Foreign Currency Risk

Foreign currency risk is the risk we will incur economic losses due to adverse fluctuations in foreign currency exchange rates. This risk arises from foreign currency-denominated funding agreements issued to nonqualified institutional investors in the international market, foreign currency-denominated fixed maturity and equity securities, and our international operations, including expected cash flows and potential acquisition and divestiture activity.

We estimate as of March 31, 2023, a 10% immediate unfavorable change in each of the foreign currency exchange rates to which we are exposed would result in no material change to the net fair value of our foreign currency-denominated instruments identified above because we effectively hedge foreign currency-denominated instruments to minimize exchange rate impacts, which is consistent with our estimate as of December 31, 2022. However, fluctuations in foreign currency exchange rates do affect the translation of segment pre-tax operating earnings and equity of our international operations into our consolidated financial statements.
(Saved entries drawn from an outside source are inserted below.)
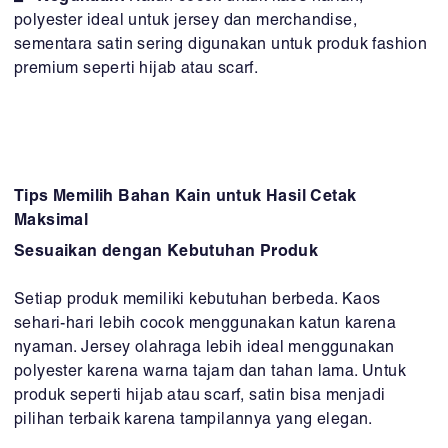
polyester ideal untuk jersey dan merchandise,
sementara satin sering digunakan untuk produk fashion
premium seperti hijab atau scarf.
Tips Memilih Bahan Kain untuk Hasil Cetak
Maksimal
Sesuaikan dengan Kebutuhan Produk
Setiap produk memiliki kebutuhan berbeda. Kaos
sehari-hari lebih cocok menggunakan katun karena
nyaman. Jersey olahraga lebih ideal menggunakan
polyester karena warna tajam dan tahan lama. Untuk
produk seperti hijab atau scarf, satin bisa menjadi
pilihan terbaik karena tampilannya yang elegan.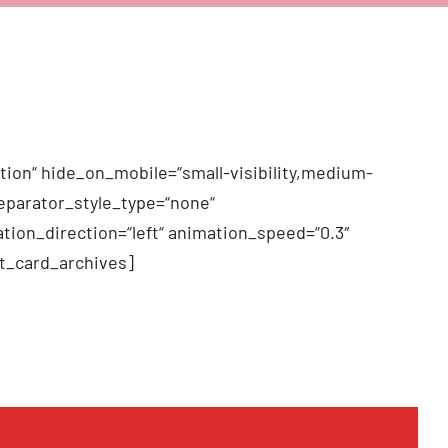
tion“ hide_on_mobile=“small-visibility,medium-
 separator_style_type=“none“
tion_direction=“left“ animation_speed=“0.3″
t_card_archives]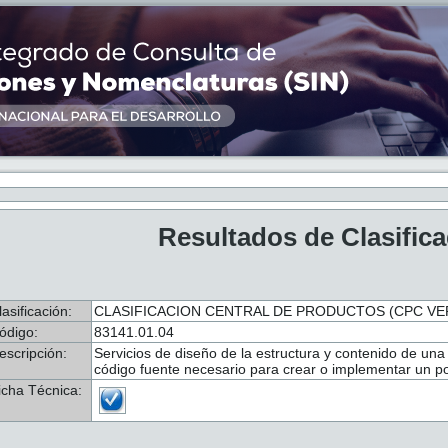
Resultados de Clasific
lasificación:
CLASIFICACION CENTRAL DE PRODUCTOS (CPC VER.
ódigo:
83141.01.04
escripción:
Servicios de diseño de la estructura y contenido de una
código fuente necesario para crear o implementar un po
icha Técnica: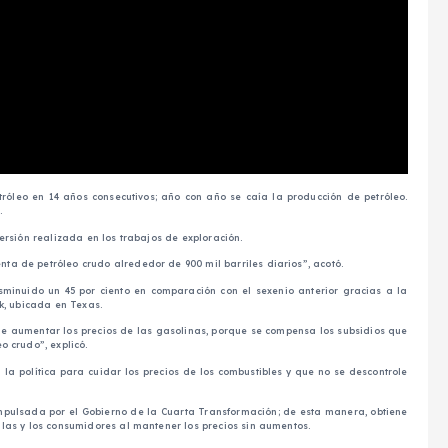
óleo en 14 años consecutivos; año con año se caía la producción de petróleo.
.
ersión realizada en los trabajos de exploración.
a de petróleo crudo alrededor de 900 mil barriles diarios”, acotó.
sminuido un 45 por ciento en comparación con el sexenio anterior gracias a la
k, ubicada en Texas.
de aumentar los precios de las gasolinas, porque se compensa los subsidios que
o crudo”, explicó.
la política para cuidar los precios de los combustibles y que no se descontrole
impulsada por el Gobierno de la Cuarta Transformación; de esta manera, obtiene
las y los consumidores al mantener los precios sin aumentos.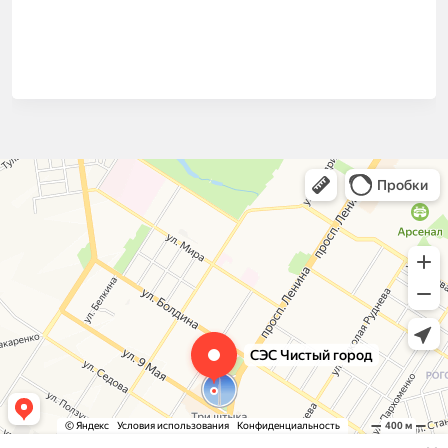
СЭС Чистый город
Дезинфекция, дезинсекция, дератизация в Туле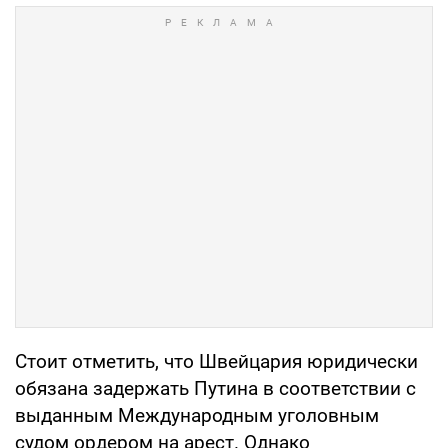
Стоит отметить, что Швейцария юридически
обязана задержать Путина в соответствии с
выданным Международным уголовным
судом ордером на арест. Однако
For our Principal International operations, we estimate a 10% immediate unfavorable change in each of the foreign currency exchange rates to which we were exposed would have resulted in a $281.8 million, or 10.0%, reduction in the total equity excluding noncontrolling interests of our international operations as of March 31, 2023, as compared to an estimated $258.5 million, or 10.0%, reduction as of December 31, 2022. We estimate a 10% unfavorable change in the average foreign currency exchange rates to which we were exposed through our international operations would have resulted in a $9.5 million, or 12.0%, reduction in segment pre-tax operating earnings of our international operations for the three months ended March 31, 2023, as compared to an estimated $8.4 million, or 12.0%, reduction for the three months ended March 31, 2022.

The selection of a 10% immediate unfavorable change in all currency exchange rates should not be construed as a prediction by us of future market events, but rather as an illustration of the potential impact of such an event. These exposures will change as a result of a change in the size and mix of our foreign operations.

Use of Derivatives to Manage Foreign Currency Risk. The foreign currency risk on funding agreements and fixed maturities in our U.S. operations is mitigated by using currency swaps that swap the foreign currency interest and principal payments to our functional currency. We did not have currency swap agreements associated with foreign-denominated liabilities as of March 31, 2023 and December 31, 2022. The notional amount of our currency swap agreements associated with foreign-denominated fixed maturities was $1,400.7 million and $1,389.8 million as of March 31, 2023 and December 31, 2022, respectively.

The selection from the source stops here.